**What the task asks:** Within the records below is a range that opens at the line with "глав держав з представниками ЗМІ." and closes at the line with "12 жовтня 2020 року - 12:54". Return that range word for word, both ends included, and only that range.

**Task input:**
___

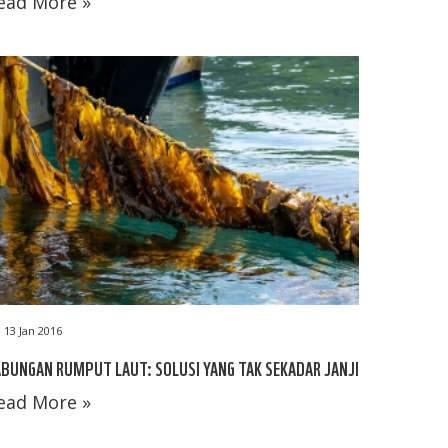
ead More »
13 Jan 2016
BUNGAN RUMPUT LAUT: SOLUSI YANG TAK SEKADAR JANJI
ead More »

___

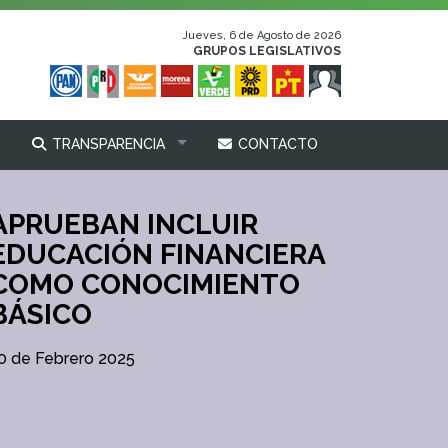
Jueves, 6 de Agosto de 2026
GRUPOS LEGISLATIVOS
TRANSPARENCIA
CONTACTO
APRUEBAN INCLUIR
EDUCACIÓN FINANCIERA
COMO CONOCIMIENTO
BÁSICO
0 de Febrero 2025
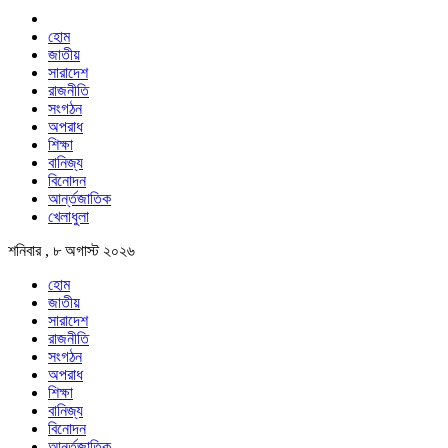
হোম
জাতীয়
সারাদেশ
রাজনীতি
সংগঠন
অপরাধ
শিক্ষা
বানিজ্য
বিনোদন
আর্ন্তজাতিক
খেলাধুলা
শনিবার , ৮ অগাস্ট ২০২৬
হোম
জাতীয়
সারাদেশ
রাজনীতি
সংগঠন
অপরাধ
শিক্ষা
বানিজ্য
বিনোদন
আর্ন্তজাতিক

___

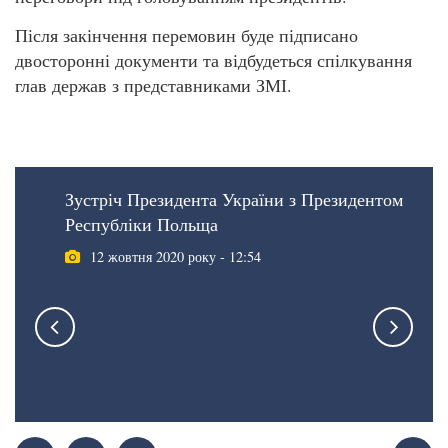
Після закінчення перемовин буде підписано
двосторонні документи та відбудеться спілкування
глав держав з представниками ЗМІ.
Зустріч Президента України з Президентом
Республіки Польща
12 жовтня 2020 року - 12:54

___

**Response area:**
глав держав з представниками ЗМІ.
Зустріч Президента України з Президентом
Республіки Польща
12 жовтня 2020 року - 12:54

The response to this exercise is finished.